"Cold and debonair," says forward Robert Horry. "Very sure of himself."
"Man with that much power coulda married anyone," Cassell says. "But he fell in love with a blind woman. Not for what she is, but who she's about."
On the road Horry, Maxwell and Cassell watch Victor in the privacy of their hotel rooms. "You need to be lying on your bed," says Horry.
"Stretched out," interjects Maxwell.
"Buck naked," says Cassell.
The three were initiated into the Newman cult as teenagers. Cassell would skip class at Florida State to watch the show. Happily, his political science professor taught the same course at night. "I didn't tell him why I needed to take a later class," Cassell says. "I couldn't. What would I say? 'I got to see my Victor?' "

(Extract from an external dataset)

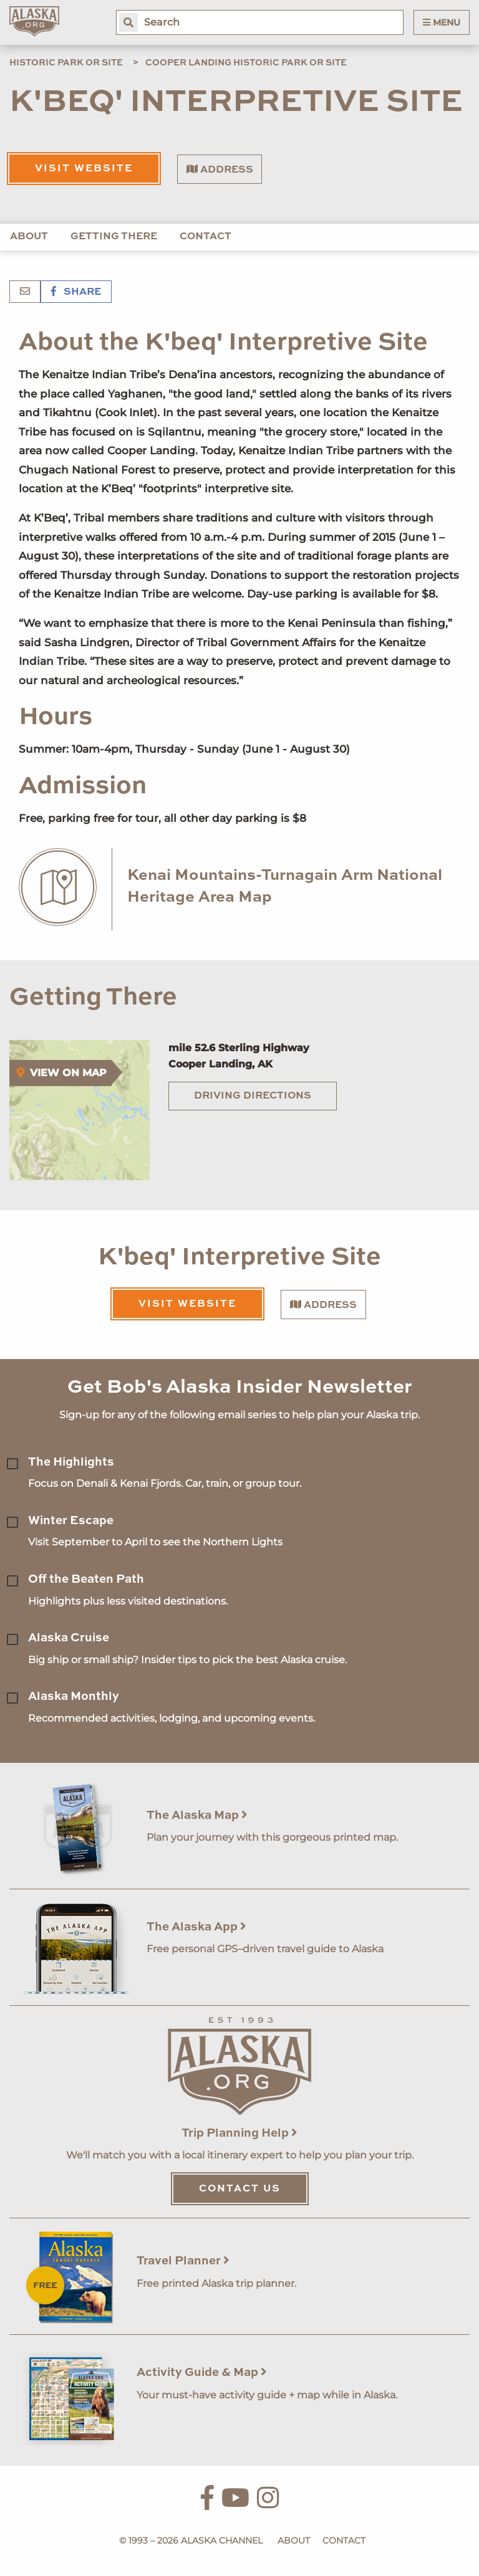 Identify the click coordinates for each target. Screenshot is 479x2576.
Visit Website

Cassell claims to have sighted his hero a few years ago in the Memphis airport. "He was talking on the phone," Cassell recalls. "I screamed, 'That's my man right there! That is Victor!' He didn't say anything. He didn't have to. He's Victor Newman."
"Victor Newman is the kind of guy I wouldn't put up with," says 31-year-old golfer Cathy Johnston-Forbes. "He's too controlling. I'd tell him to go jump in a lake. It probably wouldn't come out like that, though."
The 10-year LPGA veteran has been hooked on The Young and the Restless since 1973. But Newman still perplexes her. "Sometimes I like him," she says, "sometimes I hate him. He has everything he ever wanted, except satisfaction."
She doesn't see why women find Victor so irresistible. "He's not that handsome," she protests. "Maybe they like being treated like queens. As domineering as Victor Newman is, he can be sensitive, a gentleman. He treats women like a crystal—he never wants to hurt them. But in the end, he hurts them anyway."